Berlusconi all’offensiva contro i comunisti

Anche se i comunisti trionfassero non avrebbero la possibilità di imporre lo schema venezuelano o affondare nel grottesco primitivismo in stile Bolivia, la Bolivia dell’agreste (Evo Morales, n.d.t)

La campagna elettorale italiana vista dal Centroamerica. Lettura altissimamente consigliata dell’ editoriale pubblicato il 1/2/2006 sul Diario de Hoy, il principale quotidiano conservatore di El Salvador. Traduzione letteralissima di Gennaro Carotenuto senza bisogno di alcun commento

L’attuale premier italiano, Silvio Berlusconi, ha rotto la regola non scritta dei processi elettorali di quel paese: mantenere un linguaggio ?politicamente corretto?, o ?moderato?, ed è passato alla denuncia frontale di fronte alla minaccia del trionfo del comunismo. Allora, secondo molti, i comunisti, seguendo lo schema voluto da Granci (Gramsci, ndt, sic!) si sono impossessati della maggioranza delle istituzioni e organismi che formano il potere statale, come sta succedendo in molti paesi.

Berlusconi ha denunciato la doppia strategia che seguono i comunisti: puntano alla democrazia ma senza abbandonare il progetto insurrezionale. E nell’insurrezione sfiorano o cadono nel crimine. Una delle fazioni del PCI, anche se formalmente ripudiata, ?le brigate rosse?, mette mano a tutte le distruzioni e gli orrori per avanzare la sua causa.

Uno dei suoi membri è stato protetto da una ONG diretta dall’attuale candidata sindaco Violeta Menjívar (di San Salvador, n.d.t.). La banda sequestrò, assassinò e perpetrò i più ripugnanti attentati. Ma i fresconi giustificano i loro orrori sostenendo che sono i passi necessari per la “liberazione dei popoli”. Berlusconi (per fortuna!) non vacilla nel denunciare le commistioni tra il movimento comunista e il crimine organizzato. Arrivato il momento, i grandi e convinti democratici, si coinvolgono in sequestri, estorsioni, dirigono bande di delinquenti, il narcotraffico, il lavaggio di denaro, la vendita di armi e gli assassini su commissione.

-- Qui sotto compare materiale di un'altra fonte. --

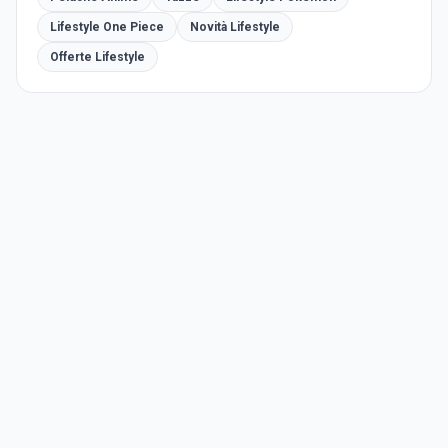
Lifestyle One Piece
Novità Lifestyle
Offerte Lifestyle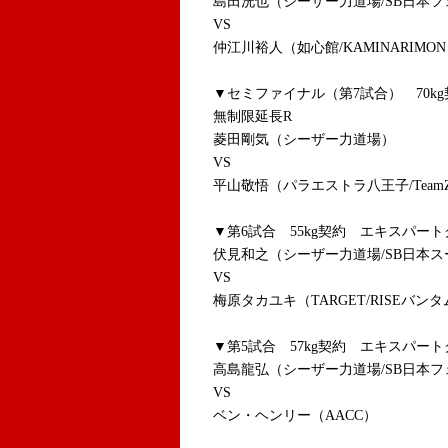
島田洸也（シーザー力道場/SB日本フ
VS
仲江川裕人（如心館/KAMINARIMON
▼セミファイナル（第7試合） 70k
無制限延長R
菱田剛気（シーザー力道場）
VS
平山敬悟（パラエストラ八王子/Team
▼第6試合 55kg契約 エキスパート
伏見和之（シーザー力道場/SB日本ス
VS
梅原タカユキ（TARGET/RISEバン
▼第5試合 57kg契約 エキスパート
高島龍弘（シーザー力道場/SB日本フ
VS
ベン・ヘンリー（AACC）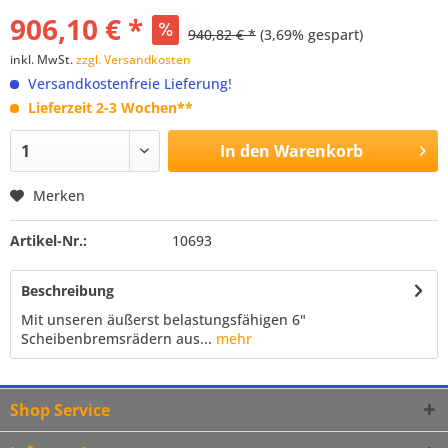
906,10 € *
940,82 € *
(3,69% gespart)
inkl. MwSt.
zzgl. Versandkosten
Versandkostenfreie Lieferung!
Lieferzeit 2-3 Wochen**
In den
Warenkorb
Merken
Artikel-Nr.:
10693
Beschreibung
Mit unseren äußerst belastungsfähigen 6"
Scheibenbremsrädern aus...
mehr
Shop Service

E’ ovvio che i capetti comunisti italiani non hanno avuto occasione di commettere il cumulo di crimini che sono nel triste curriculum dei “dirigenti” comunisti del terzo mondo. Ma in Italia molti sanno che appena arrivati al potere, tutto sarà possibile, compreso lo stabilirsi di una dittatura e la soppressione delle libertà individuali, non diciamo della stessa democrazia, come succede attualmente in Venezuela. La democrazia è, per queste bande, una forma di raggiungere il potere, ma una forma verso la quale non sentono nessun impegno.

Il riscatto istituzionale dell’Italia
L’unico possibile impegno in democrazia va unito all’impegno e alla difesa con l’ ?Ordine di Diritto?, delle libertà individuali, di un sistema compatibile con la dignità umana. Ciò, a sua volta, obbliga alla separazione dei poteri dello stato e alla responsabilità nell’esercizio del potere, a sottomettersi alla giurisdizione propria di uno stato moderno, alla pluralità politica e all’esistenza di partiti diversi e opposti a quelli al potere. In un paese che cade sotto controllo comunista, la prima cosa ad essere soppressa sono i partiti indipendenti, con i cittadini che divengono sudditi sottomessi a un potere centrale.
Anche se i comunisti trionfassero nelle elezioni italiane sarebbe impossibile per loro imporre lo schema venezuelano o affondare nel grottesco primitivismo in stile Bolivia, la Bolivia dell’agreste. L’Unione Europea ha le sufficienti garanzie per impedire che l’Italia si suicidi, ma i danni che una banda di fanatici e ignoranti possono causare, sono molto grandi. Di qui la lotta di Berlusconi e dei settori sensati del paese, per evitare una sofferenza inutile e liberare le istituzioni che oggi sono sotto controllo della sinistra più sfrenata.
In altri termini, fare marcia indietro nell’introduzione dello schema gramsciano d’impossessarsi della società sopra e sotto.